▶ [TASK INSTRUCTIONS]
Go through the records and count the lines where the string "Minsk" occurs. Reply with the number only.

┏━━

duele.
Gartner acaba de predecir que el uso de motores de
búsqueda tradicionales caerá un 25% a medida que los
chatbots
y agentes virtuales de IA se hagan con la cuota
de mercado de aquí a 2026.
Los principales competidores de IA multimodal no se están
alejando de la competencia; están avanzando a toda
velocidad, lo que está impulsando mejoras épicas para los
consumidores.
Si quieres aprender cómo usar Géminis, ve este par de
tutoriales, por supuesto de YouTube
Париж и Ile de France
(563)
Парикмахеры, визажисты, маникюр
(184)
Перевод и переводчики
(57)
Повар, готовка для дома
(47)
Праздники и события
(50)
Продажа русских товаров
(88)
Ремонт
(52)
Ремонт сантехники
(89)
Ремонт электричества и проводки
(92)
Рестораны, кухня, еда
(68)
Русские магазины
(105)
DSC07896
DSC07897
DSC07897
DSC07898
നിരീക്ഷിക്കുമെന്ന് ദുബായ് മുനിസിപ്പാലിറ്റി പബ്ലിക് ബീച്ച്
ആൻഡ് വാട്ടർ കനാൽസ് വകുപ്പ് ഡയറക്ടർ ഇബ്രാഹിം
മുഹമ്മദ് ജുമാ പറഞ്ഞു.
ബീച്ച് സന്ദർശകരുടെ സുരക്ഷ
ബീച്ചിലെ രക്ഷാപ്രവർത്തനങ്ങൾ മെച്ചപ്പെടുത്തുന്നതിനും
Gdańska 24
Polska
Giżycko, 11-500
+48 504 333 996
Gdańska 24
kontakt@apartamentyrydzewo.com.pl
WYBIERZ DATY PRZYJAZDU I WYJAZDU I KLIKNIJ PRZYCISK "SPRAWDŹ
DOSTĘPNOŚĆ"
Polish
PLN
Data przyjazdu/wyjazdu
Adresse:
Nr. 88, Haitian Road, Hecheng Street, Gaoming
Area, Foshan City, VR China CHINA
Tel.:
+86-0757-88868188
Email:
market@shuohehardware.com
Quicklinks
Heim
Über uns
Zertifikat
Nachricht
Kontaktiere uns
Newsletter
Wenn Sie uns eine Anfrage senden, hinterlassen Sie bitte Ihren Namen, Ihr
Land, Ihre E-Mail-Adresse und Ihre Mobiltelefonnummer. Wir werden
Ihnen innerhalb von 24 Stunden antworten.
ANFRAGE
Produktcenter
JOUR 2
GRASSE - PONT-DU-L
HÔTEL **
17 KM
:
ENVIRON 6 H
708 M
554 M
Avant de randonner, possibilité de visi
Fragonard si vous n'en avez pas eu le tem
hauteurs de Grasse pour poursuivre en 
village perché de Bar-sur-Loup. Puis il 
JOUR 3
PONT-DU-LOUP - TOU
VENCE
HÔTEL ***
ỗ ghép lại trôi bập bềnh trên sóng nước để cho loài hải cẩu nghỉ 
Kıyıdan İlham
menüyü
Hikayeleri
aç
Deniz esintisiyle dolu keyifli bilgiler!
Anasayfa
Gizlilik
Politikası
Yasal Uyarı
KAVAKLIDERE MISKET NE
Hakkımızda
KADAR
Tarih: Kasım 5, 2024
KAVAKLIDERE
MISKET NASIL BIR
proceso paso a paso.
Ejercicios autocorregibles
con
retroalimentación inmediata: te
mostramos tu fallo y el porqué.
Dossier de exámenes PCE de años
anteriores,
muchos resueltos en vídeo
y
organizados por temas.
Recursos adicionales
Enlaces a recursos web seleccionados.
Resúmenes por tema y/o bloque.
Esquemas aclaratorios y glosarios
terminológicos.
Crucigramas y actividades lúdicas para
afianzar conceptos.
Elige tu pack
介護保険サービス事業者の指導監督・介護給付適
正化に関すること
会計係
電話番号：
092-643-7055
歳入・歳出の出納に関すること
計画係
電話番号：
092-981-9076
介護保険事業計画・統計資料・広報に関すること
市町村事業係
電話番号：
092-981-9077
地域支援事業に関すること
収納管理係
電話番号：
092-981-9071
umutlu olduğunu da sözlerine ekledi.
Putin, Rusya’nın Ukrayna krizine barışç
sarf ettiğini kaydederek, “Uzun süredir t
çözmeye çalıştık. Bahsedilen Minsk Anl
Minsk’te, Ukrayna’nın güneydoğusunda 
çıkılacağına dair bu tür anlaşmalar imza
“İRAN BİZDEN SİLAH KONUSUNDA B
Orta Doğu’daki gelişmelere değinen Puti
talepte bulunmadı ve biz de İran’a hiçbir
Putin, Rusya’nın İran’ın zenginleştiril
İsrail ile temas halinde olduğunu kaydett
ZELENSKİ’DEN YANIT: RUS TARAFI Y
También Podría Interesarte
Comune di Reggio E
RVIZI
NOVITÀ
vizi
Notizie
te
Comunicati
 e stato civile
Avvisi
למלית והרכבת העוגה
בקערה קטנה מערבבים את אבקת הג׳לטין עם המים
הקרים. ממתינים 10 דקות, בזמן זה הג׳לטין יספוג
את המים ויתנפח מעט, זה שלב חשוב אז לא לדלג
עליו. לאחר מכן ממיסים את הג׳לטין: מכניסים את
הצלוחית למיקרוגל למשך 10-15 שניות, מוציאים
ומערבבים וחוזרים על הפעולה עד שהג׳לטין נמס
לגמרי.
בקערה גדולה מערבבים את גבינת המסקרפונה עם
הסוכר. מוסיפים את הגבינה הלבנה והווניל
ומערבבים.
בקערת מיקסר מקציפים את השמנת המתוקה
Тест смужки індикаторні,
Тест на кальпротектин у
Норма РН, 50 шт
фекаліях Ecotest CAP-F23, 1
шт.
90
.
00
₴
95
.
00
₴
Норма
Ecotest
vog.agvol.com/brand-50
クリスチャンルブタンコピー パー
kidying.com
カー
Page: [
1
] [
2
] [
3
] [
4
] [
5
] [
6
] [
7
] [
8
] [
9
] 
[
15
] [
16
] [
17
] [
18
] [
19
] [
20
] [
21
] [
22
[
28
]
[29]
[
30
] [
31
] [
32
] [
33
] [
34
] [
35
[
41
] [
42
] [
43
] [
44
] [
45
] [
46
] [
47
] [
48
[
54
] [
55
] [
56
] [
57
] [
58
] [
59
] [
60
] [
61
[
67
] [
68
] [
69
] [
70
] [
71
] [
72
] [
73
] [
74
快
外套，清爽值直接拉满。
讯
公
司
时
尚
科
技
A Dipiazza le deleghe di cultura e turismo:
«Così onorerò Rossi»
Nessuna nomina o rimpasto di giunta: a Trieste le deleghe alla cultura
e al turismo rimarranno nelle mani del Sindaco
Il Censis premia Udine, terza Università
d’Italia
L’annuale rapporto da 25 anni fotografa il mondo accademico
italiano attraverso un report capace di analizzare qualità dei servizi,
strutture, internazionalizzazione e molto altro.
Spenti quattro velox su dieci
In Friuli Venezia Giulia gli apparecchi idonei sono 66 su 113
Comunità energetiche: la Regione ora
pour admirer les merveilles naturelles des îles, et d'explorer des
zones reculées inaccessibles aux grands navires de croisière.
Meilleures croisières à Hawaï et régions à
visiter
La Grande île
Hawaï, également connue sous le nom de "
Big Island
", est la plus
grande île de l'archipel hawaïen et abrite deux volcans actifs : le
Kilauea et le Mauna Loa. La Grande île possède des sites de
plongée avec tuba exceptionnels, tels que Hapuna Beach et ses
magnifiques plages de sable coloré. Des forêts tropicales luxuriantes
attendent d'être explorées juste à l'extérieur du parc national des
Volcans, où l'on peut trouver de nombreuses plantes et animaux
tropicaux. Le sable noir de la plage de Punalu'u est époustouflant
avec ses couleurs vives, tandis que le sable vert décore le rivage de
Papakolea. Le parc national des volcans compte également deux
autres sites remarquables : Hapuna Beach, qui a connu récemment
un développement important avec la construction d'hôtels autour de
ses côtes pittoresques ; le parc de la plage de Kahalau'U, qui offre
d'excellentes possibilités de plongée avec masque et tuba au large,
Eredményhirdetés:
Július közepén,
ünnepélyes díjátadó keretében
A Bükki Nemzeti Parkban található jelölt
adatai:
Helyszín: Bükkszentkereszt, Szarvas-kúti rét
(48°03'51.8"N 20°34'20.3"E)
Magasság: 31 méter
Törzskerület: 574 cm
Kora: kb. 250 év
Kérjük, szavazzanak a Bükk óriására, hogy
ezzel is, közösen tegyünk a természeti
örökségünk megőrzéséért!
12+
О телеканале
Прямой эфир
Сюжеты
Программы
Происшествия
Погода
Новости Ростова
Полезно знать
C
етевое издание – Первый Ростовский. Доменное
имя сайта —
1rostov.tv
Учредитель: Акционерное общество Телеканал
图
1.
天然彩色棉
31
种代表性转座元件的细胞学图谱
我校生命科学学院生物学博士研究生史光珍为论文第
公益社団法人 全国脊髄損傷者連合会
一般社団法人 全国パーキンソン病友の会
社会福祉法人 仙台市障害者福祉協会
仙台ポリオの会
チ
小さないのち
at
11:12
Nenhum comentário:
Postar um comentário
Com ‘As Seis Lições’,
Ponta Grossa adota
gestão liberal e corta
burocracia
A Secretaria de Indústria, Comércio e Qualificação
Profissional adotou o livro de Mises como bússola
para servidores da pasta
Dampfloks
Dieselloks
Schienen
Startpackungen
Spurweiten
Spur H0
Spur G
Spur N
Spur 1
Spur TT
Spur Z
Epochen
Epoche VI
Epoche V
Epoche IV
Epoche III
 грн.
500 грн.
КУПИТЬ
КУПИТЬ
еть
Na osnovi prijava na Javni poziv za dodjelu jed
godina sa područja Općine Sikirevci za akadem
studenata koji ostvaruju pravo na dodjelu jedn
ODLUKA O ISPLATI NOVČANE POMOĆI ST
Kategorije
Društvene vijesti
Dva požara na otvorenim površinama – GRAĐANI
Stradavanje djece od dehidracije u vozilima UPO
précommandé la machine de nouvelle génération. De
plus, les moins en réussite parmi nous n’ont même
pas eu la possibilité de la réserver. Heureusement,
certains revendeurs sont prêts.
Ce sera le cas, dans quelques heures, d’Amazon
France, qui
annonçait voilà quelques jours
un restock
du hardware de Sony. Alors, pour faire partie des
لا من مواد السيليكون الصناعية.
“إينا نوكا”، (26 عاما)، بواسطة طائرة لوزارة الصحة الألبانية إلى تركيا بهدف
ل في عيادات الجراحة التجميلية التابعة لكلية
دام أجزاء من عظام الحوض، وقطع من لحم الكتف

┗━━

▶ [EXERCISE RESPONSE]
2